WORK INSTRUCTIONS:
Sort through the listing below and keep each line with the word "添加记录". Copy those.

····················

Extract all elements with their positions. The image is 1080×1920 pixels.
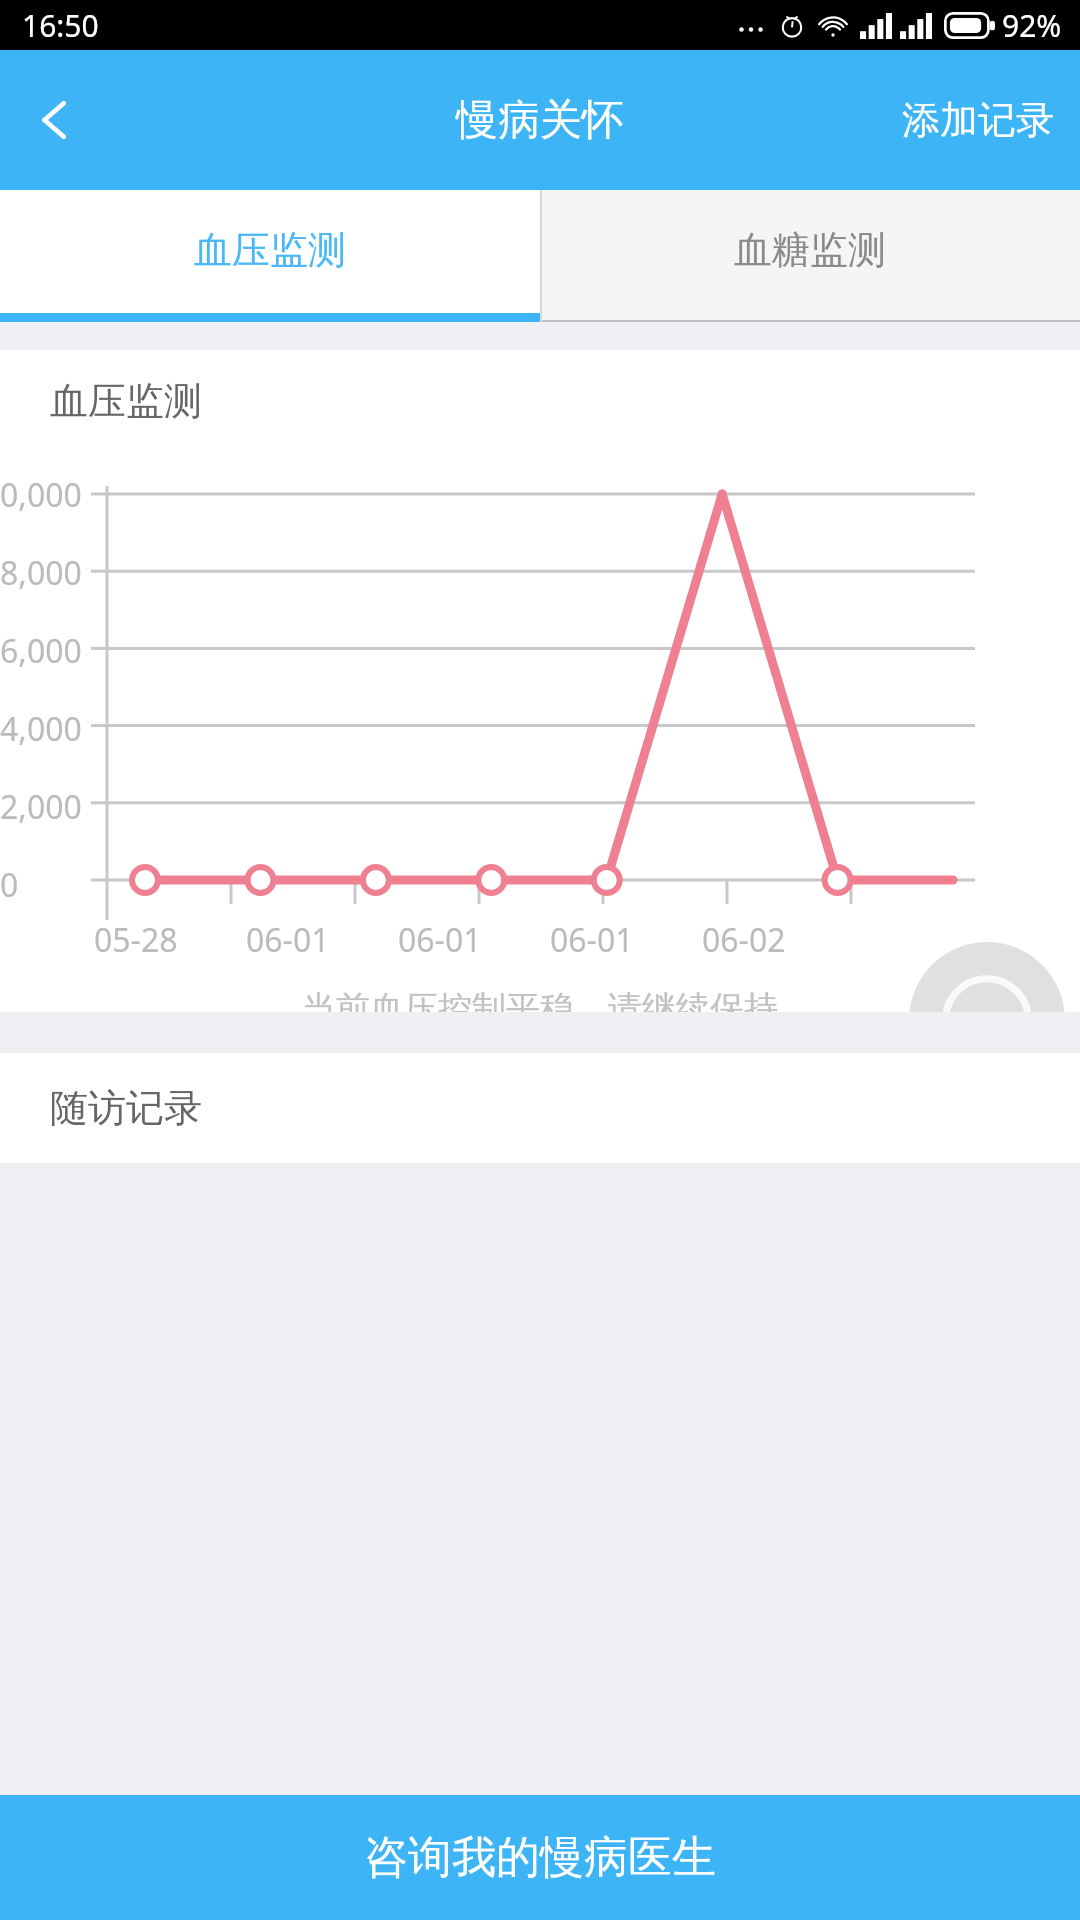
staticText: 16:50: [22, 5, 99, 46]
staticText: 随访记录: [50, 1084, 202, 1132]
staticText: 血糖监测: [734, 226, 886, 274]
button[interactable]: Back: [0, 50, 110, 190]
button[interactable]: Record: [909, 942, 1065, 1098]
staticText: 06-02: [702, 918, 786, 962]
staticText: 6,000: [0, 629, 82, 673]
staticText: 添加记录: [902, 96, 1054, 144]
staticText: 8,000: [0, 551, 82, 595]
staticText: 当前血压控制平稳，请继续保持: [302, 987, 778, 1012]
staticText: 4,000: [0, 707, 82, 751]
button[interactable]: 血糖监测: [540, 190, 1080, 322]
button[interactable]: 咨询我的慢病医生: [0, 1795, 1080, 1920]
staticText: 06-01: [550, 918, 634, 962]
staticText: 92%: [1002, 5, 1062, 46]
staticText: 咨询我的慢病医生: [364, 1830, 716, 1885]
staticText: 血压监测: [50, 377, 202, 425]
staticText: 06-01: [246, 918, 330, 962]
staticText: 2,000: [0, 785, 82, 829]
staticText: 06-01: [398, 918, 482, 962]
staticText: 慢病关怀: [456, 94, 624, 147]
staticText: 血压监测: [194, 226, 346, 274]
button[interactable]: 添加记录: [876, 50, 1080, 190]
staticText: 05-28: [94, 918, 178, 962]
staticText: 0,000: [0, 473, 82, 517]
button[interactable]: 血压监测: [0, 190, 540, 322]
staticText: 0: [0, 863, 19, 907]
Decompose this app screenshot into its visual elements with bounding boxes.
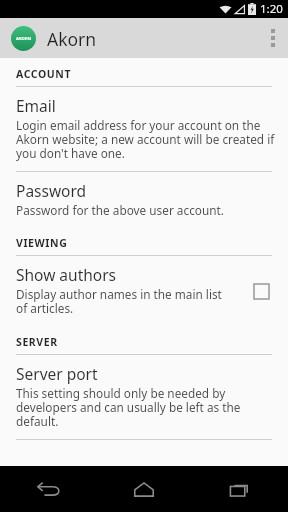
button[interactable]: Show authors checkbox bbox=[246, 276, 276, 306]
button[interactable]: Back bbox=[0, 466, 96, 512]
button[interactable]: More options bbox=[258, 18, 288, 58]
staticText: Login email address for your account on … bbox=[16, 117, 276, 162]
staticText: Server port bbox=[16, 363, 98, 384]
staticText: Akorn bbox=[47, 27, 97, 51]
button[interactable]: Email bbox=[0, 87, 288, 171]
button[interactable]: Home bbox=[96, 466, 192, 512]
staticText: This setting should only be needed by de… bbox=[16, 385, 276, 430]
staticText: Display author names in the main list of… bbox=[16, 286, 236, 317]
staticText: SERVER bbox=[16, 335, 58, 349]
button[interactable]: Server port bbox=[0, 355, 288, 439]
button[interactable]: Recent apps bbox=[192, 466, 288, 512]
staticText: VIEWING bbox=[16, 236, 68, 250]
staticText: AKORN bbox=[16, 36, 32, 42]
staticText: ACCOUNT bbox=[16, 67, 72, 81]
staticText: Email bbox=[16, 95, 56, 116]
staticText: Password for the above user account. bbox=[16, 202, 224, 218]
button[interactable]: Password bbox=[0, 172, 288, 227]
staticText: Show authors bbox=[16, 264, 117, 285]
button[interactable]: Show authors bbox=[0, 256, 288, 326]
staticText: Password bbox=[16, 180, 87, 201]
staticText: 1:20 bbox=[260, 1, 283, 17]
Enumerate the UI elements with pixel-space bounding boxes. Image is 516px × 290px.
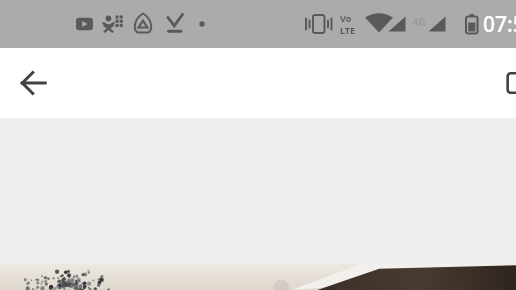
staticText: 07:5 (483, 10, 516, 39)
button[interactable]: Photo (0, 264, 516, 290)
staticText: Vo (340, 12, 352, 24)
staticText: 4G (412, 14, 427, 29)
button[interactable]: Back (9, 59, 57, 107)
button[interactable]: More options (492, 59, 516, 107)
staticText: LTE (340, 24, 356, 36)
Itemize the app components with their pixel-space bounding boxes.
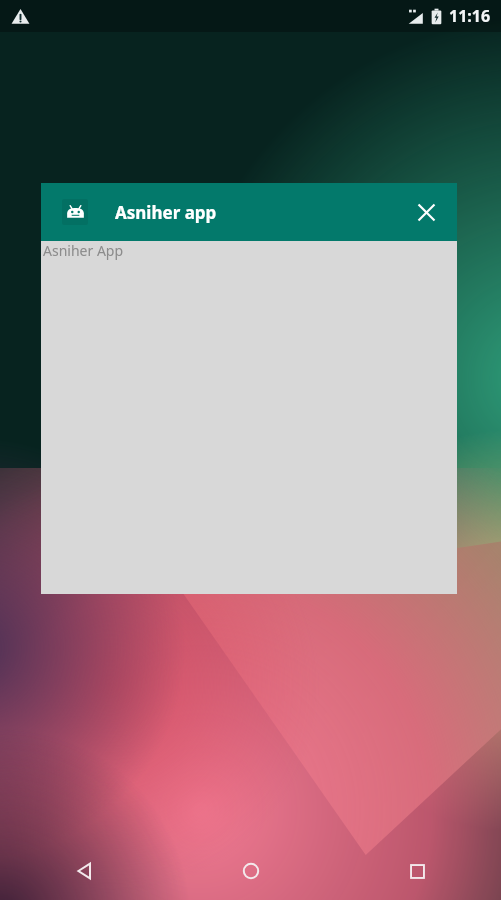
staticText: Asniher app [115,201,217,224]
staticText: Asniher App [43,241,124,260]
button[interactable]: Home [167,842,334,900]
button[interactable]: Recent apps [334,842,501,900]
button[interactable]: Back [0,842,167,900]
staticText: 11:16 [449,5,491,27]
button[interactable]: Close [403,189,449,235]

····················

SOLUTION TO THE PROBLEM:
staticText: 添加记录: [902, 96, 1054, 144]
button[interactable]: 添加记录: [876, 50, 1080, 190]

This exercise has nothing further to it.